Here is some analysis of the issues as I see them, hopefully this can help
lead us toward a problem statement;

I believe there are two separate issues here;

1. Security exposure; the inverse of the problems discussed in RFC7123,
basically malicious or accidental IPv4 service.
2. Residual IPv4 traffic, especially broadcast traffic; DHCP solicits,
IPv4-LL, ARP, service discovery, etc...

There are several solutions available already;

A. Filter Ethertypes 0x0800 and 0x806 altogether
B. Rogue DHCP server filtering or DHCP snooping
C. Proxy ARP
D. Service Discovery Proxy or Filtering

How much of an actual problem the issues are and the efficacy of solutions
depends on the type of network technology and the environment its used in;

For wired networks, the residual IPv4 traffic, even the fact that it's
mostly broadcast, isn't a significant issue.  The primary problem in here
is the security exposure, and solution B is usually sufficient protection,
but if that isn't, solution A will totally eliminate this risk.
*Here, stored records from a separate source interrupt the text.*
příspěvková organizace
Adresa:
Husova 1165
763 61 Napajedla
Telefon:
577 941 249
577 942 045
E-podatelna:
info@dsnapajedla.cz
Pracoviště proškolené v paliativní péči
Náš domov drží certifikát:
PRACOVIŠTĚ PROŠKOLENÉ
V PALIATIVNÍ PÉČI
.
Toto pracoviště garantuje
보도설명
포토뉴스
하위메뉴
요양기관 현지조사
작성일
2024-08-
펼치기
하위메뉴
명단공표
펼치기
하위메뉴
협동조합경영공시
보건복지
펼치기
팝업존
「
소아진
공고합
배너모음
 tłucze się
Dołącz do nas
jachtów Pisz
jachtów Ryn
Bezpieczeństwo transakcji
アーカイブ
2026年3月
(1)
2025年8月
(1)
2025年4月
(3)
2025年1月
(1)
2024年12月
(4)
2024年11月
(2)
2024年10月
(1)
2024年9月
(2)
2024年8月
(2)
For WiFi networks it's a little more complicate; low density WiFi
environments are similar to wired networks, the primary issue being the
security exposure, with the same solutions, discussed above. However, there
is an additional secondary issue, the residual IPv4 broadcast traffic could
unnecessarily impact other devices, especially battery powered devices.
Frequently, at least in enterprise WiFi networks, solutions C and D are
implemented to reduce the impact of IPv4 broadcast traffic in operational
WiFi networks, they will have the same effect on the residual IPv4
broadcast traffic in this case.  But, again solution A implemented within
the WiFi network will totally eliminate both the security exposure and the
impact of broadcast traffic on other devices.
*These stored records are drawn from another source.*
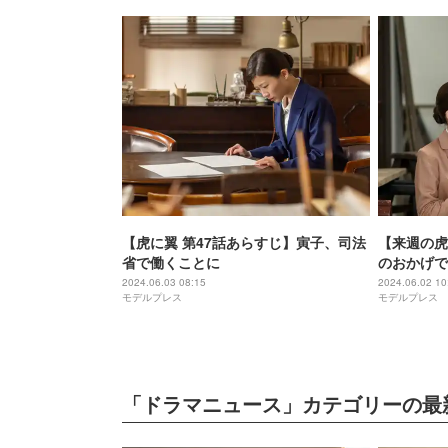
【虎に翼 第47話あらすじ】寅子、司法
【来週の虎
省で働くことに
のおかげで
2024.06.03 08:15
2024.06.02 10
モデルプレス
モデルプレス
「ドラマニュース」カテゴリーの最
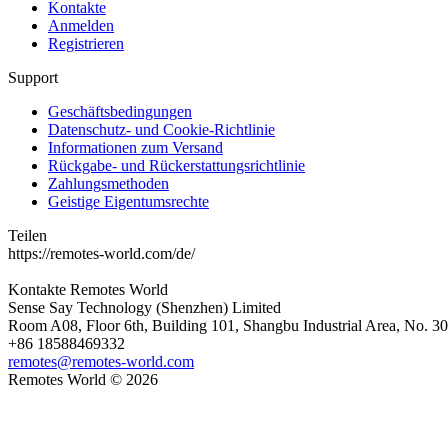
Kontakte
Anmelden
Registrieren
Support
Geschäftsbedingungen
Datenschutz- und Cookie-Richtlinie
Informationen zum Versand
Rückgabe- und Rückerstattungsrichtlinie
Zahlungsmethoden
Geistige Eigentumsrechte
Teilen
https://remotes-world.com/de/
Kontakte
Remotes World
Sense Say Technology (Shenzhen) Limited
Room A08, Floor 6th, Building 101, Shangbu Industrial Area, No. 3
+86 18588469332
remotes@remotes-world.com
Remotes World ©
2026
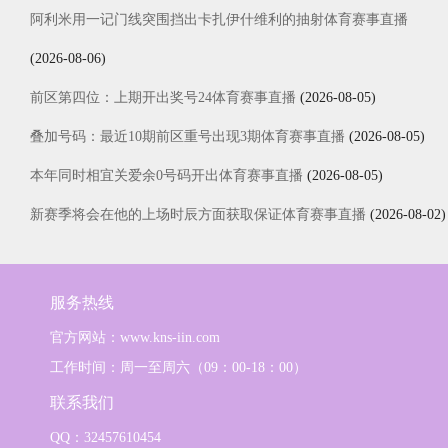
阿利米用一记门线突围挡出卡扎伊什维利的抽射体育赛事直播
(2026-08-06)
前区第四位：上期开出奖号24体育赛事直播
(2026-08-05)
叠加号码：最近10期前区重号出现3期体育赛事直播
(2026-08-05)
本年同时相宜关爱余0号码开出体育赛事直播
(2026-08-05)
新赛季将会在他的上场时辰方面获取保证体育赛事直播
(2026-08-02)
服务热线
官方网站：www.kns-iin.com
工作时间：周一至周六（09：00-18：00）
联系我们
QQ：32457610454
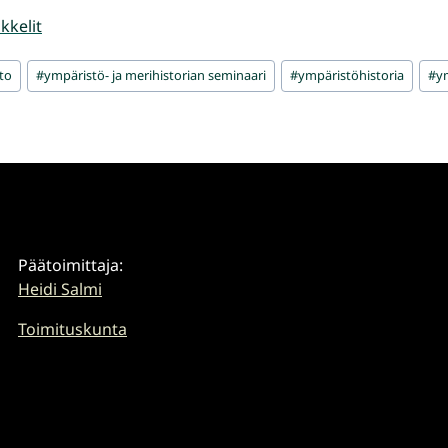
kkelit
to
#
ympäristö- ja merihistorian seminaari
#
ympäristöhistoria
#
y
Päätoimittaja:
Heidi Salmi
Toimituskunta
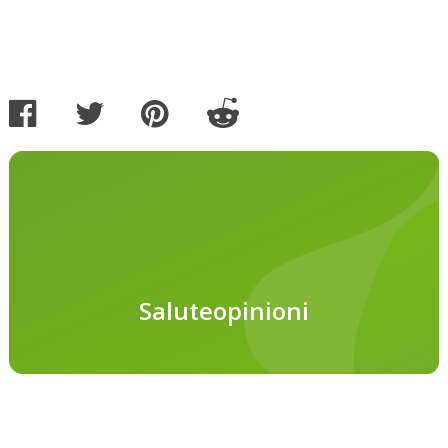
Saluteopinioni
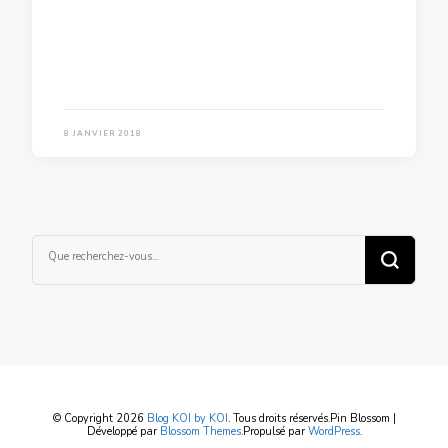
8 JANVIER 2018
Vous
recherchiez
quelque
chose ?
© Copyright 2026
Blog KOI by KOI
. Tous droits réservés.
Pin Blossom |
Développé par
Blossom Themes
.Propulsé par
WordPress
.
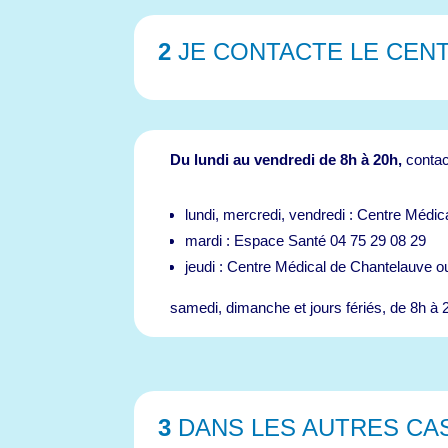
2
JE CONTACTE LE CEN
Du lundi au vendredi de 8h à 20h,
contac
lundi, mercredi, vendredi :
Centre Médica
mardi :
Espace Santé 04 75 29 08 29
jeudi : Centre Médical de Chantelauve 
samedi, dimanche et jours fériés, de 8h à 2
3
DANS LES AUTRES CAS?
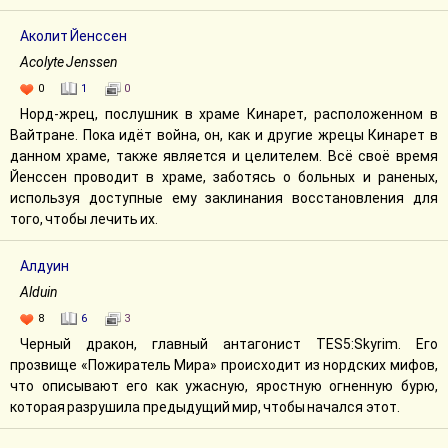
Аколит Йенссен
Acolyte Jenssen
0
1
0
Норд-жрец, послушник в храме Кинарет, расположенном в
Вайтране. Пока идёт война, он, как и другие жрецы Кинарет в
данном храме, также является и целителем. Всё своё время
Йенссен проводит в храме, заботясь о больных и раненых,
используя доступные ему заклинания восстановления для
того, чтобы лечить их.
Алдуин
Alduin
8
6
3
Черный дракон, главный антагонист TES5:Skyrim. Его
прозвище «Пожиратель Мира» происходит из нордских мифов,
что описывают его как ужасную, яростную огненную бурю,
которая разрушила предыдущий мир, чтобы начался этот.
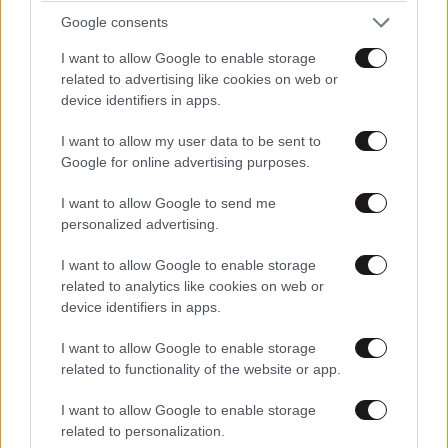
της
Google consents
I want to allow Google to enable storage
related to advertising like cookies on web or
device identifiers in apps.
I want to allow my user data to be sent to
Google for online advertising purposes.
I want to allow Google to send me
personalized advertising.
I want to allow Google to enable storage
related to analytics like cookies on web or
device identifiers in apps.
I want to allow Google to enable storage
related to functionality of the website or app.
I want to allow Google to enable storage
related to personalization.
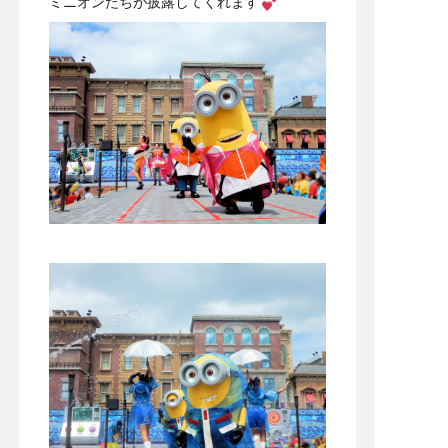
ミニオンたちが披露してくれます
However, the residual IPv4 traffic still consumes radio airtime, even if
the WiFi network discards the traffic. In very high dentistry and therefore
typically congested WiFi environments this unnecessary traffic only
increase the over-the-air congestion. Furthermore, broadcast traffic in a
WiFi networks consume more airtime that comparable unicast traffic (worst
case as much as 300 times, but 10-50 times is very typical), increasing the
impact of the residual IPv4 traffic that is mostly broadcast. Only a
solution that keep hosts from generating the residual IPv4 traffic in the
first place can help reduce over-the-air congestion in these environments.